Прибавлению в семействе радовался и Птичий Поильник, но непримиримого отношения к невестке на милость он так и не сменил. С того дня, как Нана переступила порог его дома, он ее упорно игнорировал: не отвечал на вопросы, не здоровался, делал вид, что ее просто не существует. Если Нана ставила перед ним тарелку с горячим супом, он, перед тем как взяться за ложку, демонстративно ту тарелку осенял крестным знамением, проглаженные невесткой сорочки тщательно вытряхивал на веранде и скрупулезно мыл руки каждый раз, когда случайно прикасался к какой-нибудь ее вещи. Нана, будучи девушкой не по годам мудрой, к закидонам свекра относилась с юмором, старалась не реагировать, иногда только, не сдержавшись, хмыкнет или плечами пожмет. Жена и дочери Птичьего Поильника сначала скандалили с ним, потом перестали – нравится выставлять себя дураком, и пусть. А вот Каро неприязненное отношение родителя к жене сильно задевало. Он много раз пытался поговорить с отцом, просил и увещевал, но все без толку – тот был непреклонен: ведьма, и все.

– Ну и хрен с тобой! – крикнул в сердцах Каро и вышел, оглушительно хлопнув дверью. Больше разговоров с отцом о Нане он не заводил и заметно убавил общение с ним.

Подвергнувшись обструкции, Птичий Поильник откровенно страдал. Привычный к роли падишаха и владыки, он теперь был на вторых ролях – отныне вся жизнь вертелась вокруг беременной Наны. Если раньше первая клубника с грядки подавалась ему, то теперь она, щедро политая сгущенкой, проплывала мимо его носа в покои ненавистной невестки. Если самый сочный кусочек деревенского жаркого жена прежде подкладывала в его тарелку, то теперь он доставался невестке, потому что беременным все самое лучшее. Нана смущалась, отнекивалась и протестовала, но свекровь ласково шикала на нее – это не тебе, а дитю. Птичий Поильник протестам невестки не верил и считал ее поведение хитро продуманной игрой – прикинувшись кроткой овечкой, она умело окрутила всех и увела у него не только сына и дочерей, но даже жену, которая всю жизнь ему в рот заглядывала.
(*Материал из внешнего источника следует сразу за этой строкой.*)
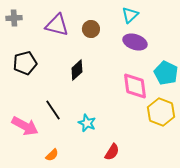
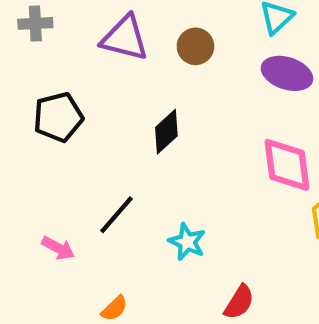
black line: (53, 110) -> (116, 215), turned 75
pink arrow: (25, 126) -> (58, 248), size x0.6

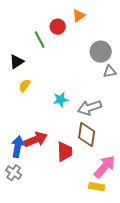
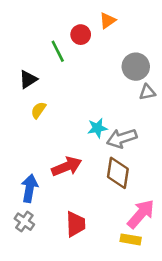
cyan star: (61, 100) -> (97, 128), moved
red arrow: (36, 140) -> (67, 166), moved
red trapezoid: (65, 152) -> (76, 224), moved

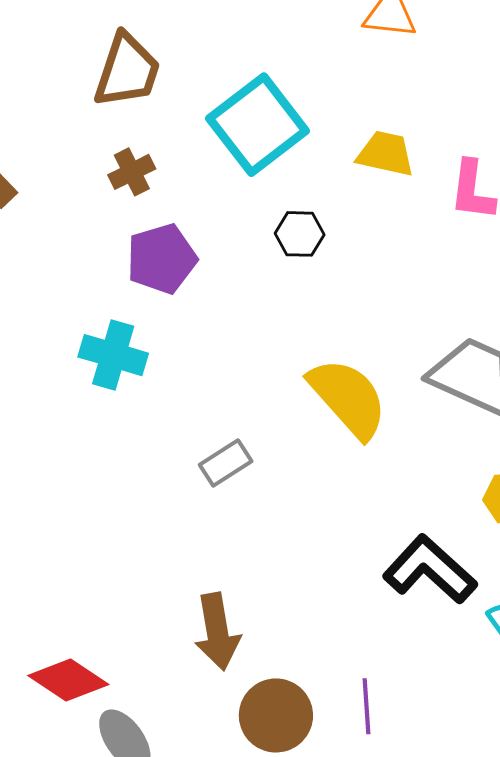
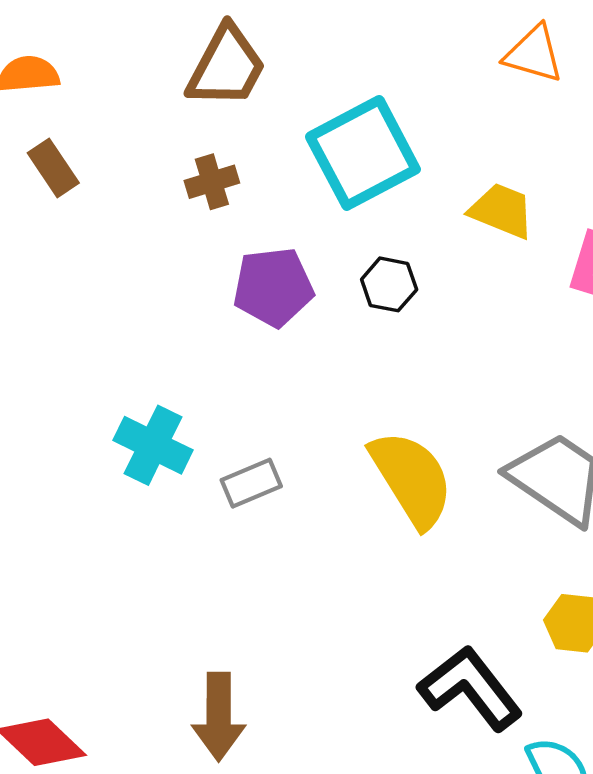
purple pentagon: (162, 259) -> (273, 287), moved
cyan cross: (113, 355) -> (153, 445), moved
gray rectangle: (226, 463) -> (251, 483), moved

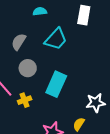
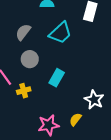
cyan rectangle: (56, 84) -> (57, 78), size x0.7
white star: (96, 103) -> (94, 100), turned 30

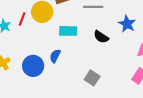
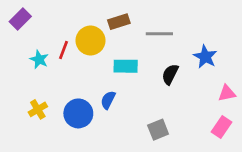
black semicircle: (101, 37) -> (170, 74), turned 84
gray square: (92, 78) -> (158, 130), turned 35

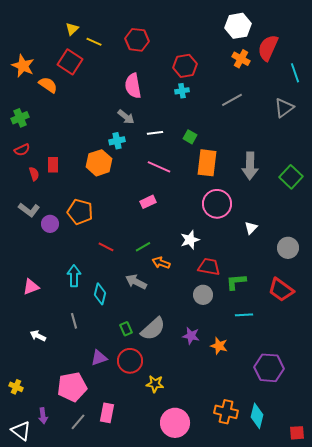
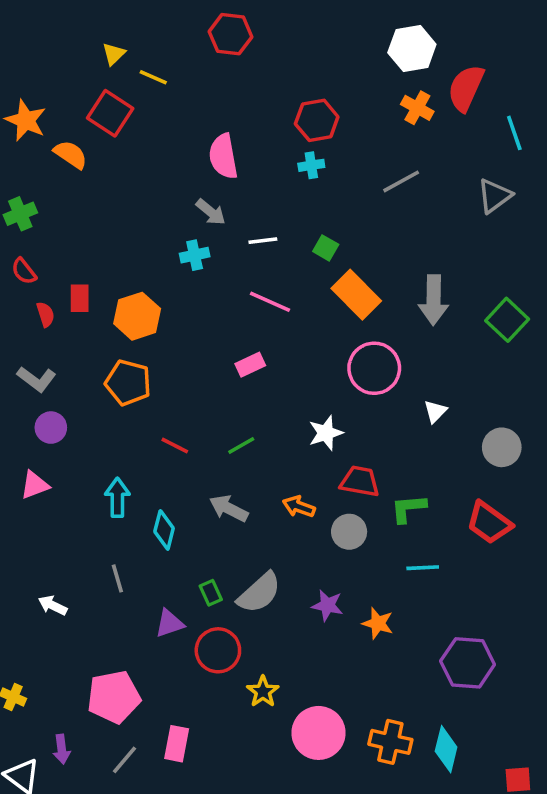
red hexagon: (137, 40) -> (230, 34), moved
red semicircle: (22, 150) -> (24, 271), turned 77
orange hexagon: (99, 163) -> (137, 316), moved
orange rectangle: (207, 163) -> (356, 295), turned -52
purple circle: (50, 224) -> (51, 428), moved
orange arrow: (161, 263) -> (299, 507), moved
pink triangle: (31, 287) -> (35, 485), moved
purple triangle: (99, 358) -> (169, 623), moved
yellow star: (155, 384) -> (263, 692), turned 30
pink circle: (175, 423) -> (319, 733), moved

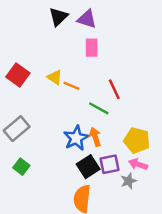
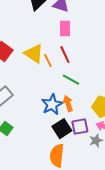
yellow triangle: (55, 77) -> (34, 54), size x1.5
orange line: (71, 86) -> (48, 61), turned 40
red line: (114, 89) -> (65, 55), moved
Находиться в доме, где из соратников остались старое скрипучее кресло-качалка и допотопный «виллис», помнящий хозяина еще молодцеватым и самоуверенным молодчиком, было выше его сил. И Птичий Поильник завел себе привычку ходить на рыбалку. Новое занятие отвлекало от горестных дум, но удовлетворения не приносило – речная рыба, охотно клюющая у других, упорно воротила морду от любовно подобранной наживки.